▸ **WORK ORDER**
For this exercise, reproduce each entry below exactly, excluding pictures.

(Saved entries)
━━━━━━━━━━━━━━━━

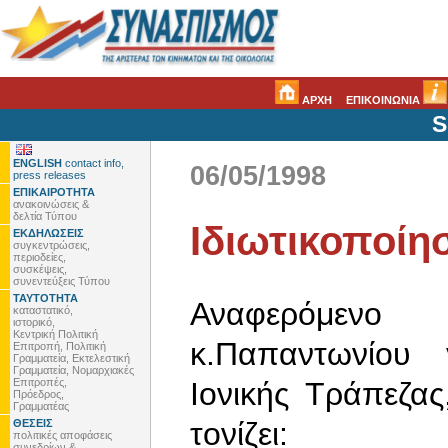
ΑΡΧΗ
ΕΠΙΚΟΙΝΩΝΙΑ
S
ENGLISH
contact info,
06/05/1998
press releases
ΕΠΙΚΑΙΡΟΤΗΤΑ
ανακοινώσεις &
δελτία Τύπου
Ιδιωτικοποίη
ΕΚΔΗΛΩΣΕΙΣ
συγκεντρώσεις,
περιοδείες,
συσκέψεις,
συνεντεύξεις Τύπου
ΤΑΥΤΟΤΗΤΑ
Αναφερόμενο
καταστατικό,
ιστορικό,
Κεντρική Πολιτική
κ.Παπαντωνίου 
Επιτροπή, Πολιτική
Γραμματεία, Εκτελεστική
Γραμματεία, Νομαρχιακές
Επιτροπές,
Ιονικής Τράπεζα
Πρόεδρος,
Γραμματέας
τονίζει:
ΘΕΣΕΙΣ
πολιτικές αποφάσεις
συνεδρίων &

━━━━━━━━━━━━━━━━

▸ **EXPECTED OUTPUT**
ΑΡΧΗ
ΕΠΙΚΟΙΝΩΝΙΑ
S
ENGLISH
contact info,
06/05/1998
press releases
ΕΠΙΚΑΙΡΟΤΗΤΑ
ανακοινώσεις &
δελτία Τύπου
Ιδιωτικοποίη
ΕΚΔΗΛΩΣΕΙΣ
συγκεντρώσεις,
περιοδείες,
συσκέψεις,
συνεντεύξεις Τύπου
ΤΑΥΤΟΤΗΤΑ
Αναφερόμενο
καταστατικό,
ιστορικό,
Κεντρική Πολιτική
κ.Παπαντωνίου 
Επιτροπή, Πολιτική
Γραμματεία, Εκτελεστική
Γραμματεία, Νομαρχιακές
Επιτροπές,
Ιονικής Τράπεζα
Πρόεδρος,
Γραμματέας
τονίζει:
ΘΕΣΕΙΣ
πολιτικές αποφάσεις
συνεδρίων &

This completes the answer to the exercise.